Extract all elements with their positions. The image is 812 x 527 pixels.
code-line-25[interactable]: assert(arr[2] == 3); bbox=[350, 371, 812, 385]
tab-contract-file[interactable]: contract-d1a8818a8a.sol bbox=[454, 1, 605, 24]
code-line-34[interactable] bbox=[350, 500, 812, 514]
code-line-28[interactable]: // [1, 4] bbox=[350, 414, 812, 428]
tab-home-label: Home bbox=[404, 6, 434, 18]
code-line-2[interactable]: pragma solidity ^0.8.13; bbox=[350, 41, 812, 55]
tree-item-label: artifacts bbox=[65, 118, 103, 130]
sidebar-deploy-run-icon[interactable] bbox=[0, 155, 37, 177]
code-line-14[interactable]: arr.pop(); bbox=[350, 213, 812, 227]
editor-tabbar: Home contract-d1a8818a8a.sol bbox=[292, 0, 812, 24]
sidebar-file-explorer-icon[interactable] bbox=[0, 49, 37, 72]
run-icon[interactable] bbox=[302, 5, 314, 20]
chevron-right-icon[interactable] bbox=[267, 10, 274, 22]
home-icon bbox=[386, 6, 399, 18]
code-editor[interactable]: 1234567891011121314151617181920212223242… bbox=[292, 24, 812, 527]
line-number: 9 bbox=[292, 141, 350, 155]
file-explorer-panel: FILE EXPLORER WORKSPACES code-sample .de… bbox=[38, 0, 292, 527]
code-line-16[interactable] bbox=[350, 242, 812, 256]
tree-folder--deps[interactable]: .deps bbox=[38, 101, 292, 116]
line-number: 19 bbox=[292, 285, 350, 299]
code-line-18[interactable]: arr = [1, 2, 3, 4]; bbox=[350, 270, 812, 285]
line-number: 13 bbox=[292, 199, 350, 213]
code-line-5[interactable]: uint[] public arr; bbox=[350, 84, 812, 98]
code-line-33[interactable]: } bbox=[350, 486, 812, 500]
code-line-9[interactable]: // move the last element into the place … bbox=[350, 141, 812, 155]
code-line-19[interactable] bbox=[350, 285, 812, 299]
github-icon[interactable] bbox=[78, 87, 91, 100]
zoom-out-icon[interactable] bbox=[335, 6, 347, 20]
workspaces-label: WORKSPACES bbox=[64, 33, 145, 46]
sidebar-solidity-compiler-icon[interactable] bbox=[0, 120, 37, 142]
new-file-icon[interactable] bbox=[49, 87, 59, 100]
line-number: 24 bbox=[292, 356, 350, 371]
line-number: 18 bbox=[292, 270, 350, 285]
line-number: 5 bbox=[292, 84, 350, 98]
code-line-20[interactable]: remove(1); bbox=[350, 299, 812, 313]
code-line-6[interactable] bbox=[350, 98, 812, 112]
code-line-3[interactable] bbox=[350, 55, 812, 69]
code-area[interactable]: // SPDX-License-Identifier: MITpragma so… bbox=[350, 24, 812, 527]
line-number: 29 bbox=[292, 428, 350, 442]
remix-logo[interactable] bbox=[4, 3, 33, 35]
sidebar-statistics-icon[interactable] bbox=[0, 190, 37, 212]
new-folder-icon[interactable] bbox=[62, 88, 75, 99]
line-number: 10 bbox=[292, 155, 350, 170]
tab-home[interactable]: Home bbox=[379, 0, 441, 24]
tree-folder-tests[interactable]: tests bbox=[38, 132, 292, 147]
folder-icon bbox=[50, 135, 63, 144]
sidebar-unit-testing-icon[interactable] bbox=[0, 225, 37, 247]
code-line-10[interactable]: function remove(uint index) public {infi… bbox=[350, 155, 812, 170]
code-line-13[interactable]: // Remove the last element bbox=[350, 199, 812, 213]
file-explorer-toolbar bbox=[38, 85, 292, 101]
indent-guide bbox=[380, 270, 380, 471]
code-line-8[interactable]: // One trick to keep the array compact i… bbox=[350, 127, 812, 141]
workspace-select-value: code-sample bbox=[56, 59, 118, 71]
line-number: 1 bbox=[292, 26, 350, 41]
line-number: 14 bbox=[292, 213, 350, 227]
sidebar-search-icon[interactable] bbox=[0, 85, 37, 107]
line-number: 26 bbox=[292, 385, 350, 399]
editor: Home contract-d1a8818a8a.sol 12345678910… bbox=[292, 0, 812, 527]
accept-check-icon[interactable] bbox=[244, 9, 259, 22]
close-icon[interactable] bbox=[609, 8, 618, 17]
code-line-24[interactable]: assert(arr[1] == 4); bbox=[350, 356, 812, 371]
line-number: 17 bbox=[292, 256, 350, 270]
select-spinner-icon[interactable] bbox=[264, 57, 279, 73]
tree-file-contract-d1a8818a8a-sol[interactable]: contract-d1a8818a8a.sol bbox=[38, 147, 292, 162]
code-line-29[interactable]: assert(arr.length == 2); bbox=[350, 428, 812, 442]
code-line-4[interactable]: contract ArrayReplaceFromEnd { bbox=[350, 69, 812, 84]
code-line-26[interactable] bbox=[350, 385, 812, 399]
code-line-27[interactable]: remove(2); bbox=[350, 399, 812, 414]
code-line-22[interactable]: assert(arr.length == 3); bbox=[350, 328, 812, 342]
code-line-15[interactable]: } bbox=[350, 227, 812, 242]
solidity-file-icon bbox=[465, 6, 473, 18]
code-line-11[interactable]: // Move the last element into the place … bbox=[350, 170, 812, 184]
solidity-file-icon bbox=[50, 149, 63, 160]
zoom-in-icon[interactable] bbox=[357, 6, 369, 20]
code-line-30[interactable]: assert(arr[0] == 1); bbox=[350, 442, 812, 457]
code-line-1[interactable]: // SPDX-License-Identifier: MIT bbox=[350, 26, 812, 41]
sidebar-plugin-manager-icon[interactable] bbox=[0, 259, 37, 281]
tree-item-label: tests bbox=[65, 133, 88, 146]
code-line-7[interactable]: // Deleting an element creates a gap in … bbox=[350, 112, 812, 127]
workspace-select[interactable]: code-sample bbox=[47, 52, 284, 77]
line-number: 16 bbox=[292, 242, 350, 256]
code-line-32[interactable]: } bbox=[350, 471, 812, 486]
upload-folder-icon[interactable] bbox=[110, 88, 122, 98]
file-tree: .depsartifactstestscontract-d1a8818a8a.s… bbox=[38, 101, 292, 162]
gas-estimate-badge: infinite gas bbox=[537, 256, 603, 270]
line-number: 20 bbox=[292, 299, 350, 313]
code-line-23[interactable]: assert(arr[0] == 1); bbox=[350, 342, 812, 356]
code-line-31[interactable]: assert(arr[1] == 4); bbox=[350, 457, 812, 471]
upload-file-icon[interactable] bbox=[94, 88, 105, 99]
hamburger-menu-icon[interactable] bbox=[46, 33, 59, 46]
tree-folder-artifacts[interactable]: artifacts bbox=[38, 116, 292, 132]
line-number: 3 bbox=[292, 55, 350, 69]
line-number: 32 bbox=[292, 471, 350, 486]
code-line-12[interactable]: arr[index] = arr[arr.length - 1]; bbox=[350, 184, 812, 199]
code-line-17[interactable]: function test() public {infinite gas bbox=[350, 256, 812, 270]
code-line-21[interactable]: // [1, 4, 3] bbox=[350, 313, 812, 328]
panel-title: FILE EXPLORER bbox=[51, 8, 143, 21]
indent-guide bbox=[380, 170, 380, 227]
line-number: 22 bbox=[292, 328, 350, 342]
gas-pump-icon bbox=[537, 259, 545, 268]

What to work on: Your answer should be all lines from the data that contain "solidity".

Solution for this problem:
code-line-2[interactable]: pragma solidity ^0.8.13; bbox=[350, 41, 812, 55]
sidebar-solidity-compiler-icon[interactable] bbox=[0, 120, 37, 142]
solidity-file-icon bbox=[465, 6, 473, 18]
solidity-file-icon bbox=[50, 149, 63, 160]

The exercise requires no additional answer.